The Pawtucket Red Sox have cemented themselves as the premiere minor league baseball team in the New England area. This was not always the case as the team almost departed the region after only three seasons in Rhode Island. In 1977, on the verge of extinction, the team was purchased by retired businessman Ben Mondor who urged a then 25-year-old Mike Tamburro to work alongside him as President of the club.
Thirty three years later Tamburro is still helping to provide the best baseball experience for the PawSox and their fans. He stands as an example of how hard work, dedication and determination can bring success. During a recent phone call with, I mentioned his tenure to him, to which he chuckled with amazement and asked, “Has it been that long? I stopped counting years ago.”
Without missing a beat he went on to add, “When we started this we wanted to bring something new and innovative to the game. Our goal since Day 1 has been to provide quality, family entertainment at the lowest possible price. It hasn’t been easy. We have worked hard to get to this point.” The results are proof of the efforts made.
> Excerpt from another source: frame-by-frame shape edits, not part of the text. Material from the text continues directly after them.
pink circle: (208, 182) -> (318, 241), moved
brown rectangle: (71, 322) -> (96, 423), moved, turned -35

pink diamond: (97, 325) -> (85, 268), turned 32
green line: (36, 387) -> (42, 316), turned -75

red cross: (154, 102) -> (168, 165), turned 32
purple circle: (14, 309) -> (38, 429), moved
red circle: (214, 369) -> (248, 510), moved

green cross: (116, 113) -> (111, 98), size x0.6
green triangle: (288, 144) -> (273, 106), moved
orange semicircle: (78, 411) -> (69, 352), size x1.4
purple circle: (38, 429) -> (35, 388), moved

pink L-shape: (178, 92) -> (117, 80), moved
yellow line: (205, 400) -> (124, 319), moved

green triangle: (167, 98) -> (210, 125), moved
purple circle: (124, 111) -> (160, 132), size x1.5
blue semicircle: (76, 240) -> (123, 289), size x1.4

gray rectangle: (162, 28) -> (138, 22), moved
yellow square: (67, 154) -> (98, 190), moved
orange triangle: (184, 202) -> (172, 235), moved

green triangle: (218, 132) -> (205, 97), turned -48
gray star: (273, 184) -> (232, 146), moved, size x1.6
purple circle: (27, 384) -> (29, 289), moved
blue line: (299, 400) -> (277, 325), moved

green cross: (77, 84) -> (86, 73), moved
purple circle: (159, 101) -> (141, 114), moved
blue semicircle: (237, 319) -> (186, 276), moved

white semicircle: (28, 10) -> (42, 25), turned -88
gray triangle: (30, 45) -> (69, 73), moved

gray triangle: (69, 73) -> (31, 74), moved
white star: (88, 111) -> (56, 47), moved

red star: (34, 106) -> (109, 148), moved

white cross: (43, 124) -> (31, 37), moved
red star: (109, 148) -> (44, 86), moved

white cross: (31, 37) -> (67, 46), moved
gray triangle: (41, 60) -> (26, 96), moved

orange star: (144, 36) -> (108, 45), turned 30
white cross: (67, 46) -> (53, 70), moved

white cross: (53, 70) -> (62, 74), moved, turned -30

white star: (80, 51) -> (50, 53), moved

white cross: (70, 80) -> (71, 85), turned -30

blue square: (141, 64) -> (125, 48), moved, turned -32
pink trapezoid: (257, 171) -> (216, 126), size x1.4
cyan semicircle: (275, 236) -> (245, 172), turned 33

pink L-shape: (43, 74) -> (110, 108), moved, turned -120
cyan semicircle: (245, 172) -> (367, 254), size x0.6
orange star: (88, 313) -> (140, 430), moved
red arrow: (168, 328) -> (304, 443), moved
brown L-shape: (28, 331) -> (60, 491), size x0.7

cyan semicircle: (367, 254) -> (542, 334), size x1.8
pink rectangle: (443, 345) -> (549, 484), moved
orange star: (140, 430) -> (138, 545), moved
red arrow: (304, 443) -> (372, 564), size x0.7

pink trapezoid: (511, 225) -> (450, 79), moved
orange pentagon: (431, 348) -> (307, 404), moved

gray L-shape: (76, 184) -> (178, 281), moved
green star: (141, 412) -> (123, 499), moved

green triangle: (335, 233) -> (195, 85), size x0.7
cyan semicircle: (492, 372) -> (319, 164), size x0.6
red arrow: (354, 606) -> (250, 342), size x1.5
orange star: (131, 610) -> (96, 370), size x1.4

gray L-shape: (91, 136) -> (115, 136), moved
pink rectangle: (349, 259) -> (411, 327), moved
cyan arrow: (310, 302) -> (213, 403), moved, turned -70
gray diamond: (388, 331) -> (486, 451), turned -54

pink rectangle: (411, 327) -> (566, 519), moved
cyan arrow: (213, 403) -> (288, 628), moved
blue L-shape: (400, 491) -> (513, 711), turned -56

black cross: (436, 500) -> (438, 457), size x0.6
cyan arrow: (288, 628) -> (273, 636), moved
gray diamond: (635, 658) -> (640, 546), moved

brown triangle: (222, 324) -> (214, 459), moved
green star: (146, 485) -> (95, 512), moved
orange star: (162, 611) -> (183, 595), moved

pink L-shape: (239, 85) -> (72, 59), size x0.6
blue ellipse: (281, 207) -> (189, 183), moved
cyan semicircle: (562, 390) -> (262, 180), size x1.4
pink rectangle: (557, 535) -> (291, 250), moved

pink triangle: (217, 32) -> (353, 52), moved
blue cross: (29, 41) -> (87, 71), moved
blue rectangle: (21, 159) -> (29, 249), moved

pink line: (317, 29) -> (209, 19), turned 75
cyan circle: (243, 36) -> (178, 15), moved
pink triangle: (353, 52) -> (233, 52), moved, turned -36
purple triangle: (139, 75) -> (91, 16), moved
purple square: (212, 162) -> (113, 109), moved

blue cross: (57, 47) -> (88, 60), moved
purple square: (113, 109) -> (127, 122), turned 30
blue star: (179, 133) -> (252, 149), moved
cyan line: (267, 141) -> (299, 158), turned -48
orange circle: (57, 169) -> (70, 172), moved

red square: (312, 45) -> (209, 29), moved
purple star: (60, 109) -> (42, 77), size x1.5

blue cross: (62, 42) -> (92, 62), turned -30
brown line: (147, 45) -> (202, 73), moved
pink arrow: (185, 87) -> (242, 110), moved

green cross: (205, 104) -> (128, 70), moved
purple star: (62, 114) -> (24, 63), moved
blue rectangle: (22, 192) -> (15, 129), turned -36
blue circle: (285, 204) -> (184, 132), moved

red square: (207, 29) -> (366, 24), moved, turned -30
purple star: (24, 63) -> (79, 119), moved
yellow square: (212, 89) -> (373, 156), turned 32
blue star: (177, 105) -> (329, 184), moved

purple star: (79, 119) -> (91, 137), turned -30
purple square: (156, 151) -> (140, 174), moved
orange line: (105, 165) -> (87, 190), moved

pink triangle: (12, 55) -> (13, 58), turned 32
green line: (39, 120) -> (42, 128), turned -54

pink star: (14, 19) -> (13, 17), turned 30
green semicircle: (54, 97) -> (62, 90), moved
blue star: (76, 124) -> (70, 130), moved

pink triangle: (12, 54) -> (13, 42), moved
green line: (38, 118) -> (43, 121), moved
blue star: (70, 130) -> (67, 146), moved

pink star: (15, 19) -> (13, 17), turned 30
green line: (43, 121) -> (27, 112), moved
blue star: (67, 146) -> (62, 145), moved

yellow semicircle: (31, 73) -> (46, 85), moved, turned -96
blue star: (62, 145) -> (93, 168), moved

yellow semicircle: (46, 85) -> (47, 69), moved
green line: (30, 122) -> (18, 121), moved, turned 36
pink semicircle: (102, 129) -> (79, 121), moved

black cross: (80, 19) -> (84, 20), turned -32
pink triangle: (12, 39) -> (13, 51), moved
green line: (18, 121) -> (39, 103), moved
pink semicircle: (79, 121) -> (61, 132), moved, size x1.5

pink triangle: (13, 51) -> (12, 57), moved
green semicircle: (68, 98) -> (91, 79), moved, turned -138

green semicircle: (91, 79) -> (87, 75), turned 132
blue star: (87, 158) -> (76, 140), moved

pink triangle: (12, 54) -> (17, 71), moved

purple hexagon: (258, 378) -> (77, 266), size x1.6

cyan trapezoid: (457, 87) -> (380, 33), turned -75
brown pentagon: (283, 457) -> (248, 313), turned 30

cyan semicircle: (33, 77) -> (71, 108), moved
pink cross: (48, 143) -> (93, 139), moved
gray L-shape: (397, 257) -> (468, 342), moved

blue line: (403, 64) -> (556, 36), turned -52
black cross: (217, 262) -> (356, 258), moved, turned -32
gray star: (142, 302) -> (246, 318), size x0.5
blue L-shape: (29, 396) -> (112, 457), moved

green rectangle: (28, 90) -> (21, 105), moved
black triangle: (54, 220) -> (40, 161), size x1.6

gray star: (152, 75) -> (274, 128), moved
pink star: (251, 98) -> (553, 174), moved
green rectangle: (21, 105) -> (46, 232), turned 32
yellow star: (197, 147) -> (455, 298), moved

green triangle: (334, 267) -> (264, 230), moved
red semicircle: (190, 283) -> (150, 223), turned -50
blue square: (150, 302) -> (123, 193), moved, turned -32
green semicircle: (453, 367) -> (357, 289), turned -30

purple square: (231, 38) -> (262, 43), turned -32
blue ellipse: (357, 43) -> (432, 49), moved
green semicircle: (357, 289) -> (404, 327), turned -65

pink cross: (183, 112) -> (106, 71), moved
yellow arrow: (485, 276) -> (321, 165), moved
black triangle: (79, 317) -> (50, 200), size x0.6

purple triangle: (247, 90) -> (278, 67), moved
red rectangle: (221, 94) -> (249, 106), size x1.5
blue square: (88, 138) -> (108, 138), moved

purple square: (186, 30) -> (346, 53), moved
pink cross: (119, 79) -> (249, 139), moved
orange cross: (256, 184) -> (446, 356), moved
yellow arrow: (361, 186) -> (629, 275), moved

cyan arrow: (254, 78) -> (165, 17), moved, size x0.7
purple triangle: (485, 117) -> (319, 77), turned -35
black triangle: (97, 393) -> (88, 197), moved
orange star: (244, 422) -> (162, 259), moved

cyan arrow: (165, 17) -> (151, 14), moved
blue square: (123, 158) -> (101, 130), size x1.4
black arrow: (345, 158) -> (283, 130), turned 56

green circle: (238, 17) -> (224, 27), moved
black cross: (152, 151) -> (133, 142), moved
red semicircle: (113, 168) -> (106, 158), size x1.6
Since his arrival in Pawtucket, Tamburro and company have helped transform a team that was pulling in 70,000 fans per season to one that continuously breaks attendance records, including 7 straight seasons of over 600,000. He is quick to laud the strength and stability of the senior staff in the front office, explaining how, “most of us have been together for over 20 years and this is our success.”
He excitedly adds, “It truly is an all-out team effort. There is no individual success in this organization.” It is this attitude that helped turn a franchise on the brink of collapse into one of the most respected organizations in all of minor league baseball.
His day-to-day duties as President of the team consist of working closely with the departmental managers to ensure that things are running smoothly within each facet of the organization. He conducts weekly meetings with all department heads, providing direction and cohesion so that all of the pieces fit nicely within the whole of the team. Be it the manager of concessions or the manager of the ballclub, Tamburro’s main goal is to “ensure that all employees have the tools to make their department a success.”
His work has earned him numerous awards during his career. In 2008 he became the only person to win the International League’s Executive of the Year award on five separate occasions. “I just so happen to be the person in the position that they give the awards to,” Tamburro humbly states. He paused a moment and seemed hesitant to accept any direct praise thrown his way. “These awards are not an individual recognition. They symbolize the efforts of everyone within the organization.”
Since he has a proven track record as an executive, Tamburro has also been called upon for many other high level positions in the game. He is a member and the former Chairman of the Board for Minor League Baseball. He also balances his time as part of the Professional Baseball Executive Council and he serves as a Director for the International League.
The results that he and his staff have provided for the Paw Sox prove that hard work, determination and a dedication to improve each season are not just things that he talks about, but are things that he and his staff actually accomplish. One point he is quick to make is that “there are no shortcuts. You must take the long, hard way to succeed over time in this business.”
His overall tone tells the story of an extremely modest man who attributes all of his success to an overall, organizational effort. The sincerity that Tamburro exudes was noticeable throughout our conversation. It was a bit like talking with my dad about baseball. There was delight in just talking about the game itself and his being able to work around it every day has provided endless joy for him.
Whether he is hyping the brand new 22’x38’ video board at McCoy Stadium or talking fondly about his wife and two daughters, his friendly nature and exuberance shine through in all that he does and his excitement about the team is infectious. You can hear the pride in his voice when he speaks of the job that they have accomplished in Pawtucket. “But the work is never done,” Tamburro said, “You must continue to try and getter better every single year.”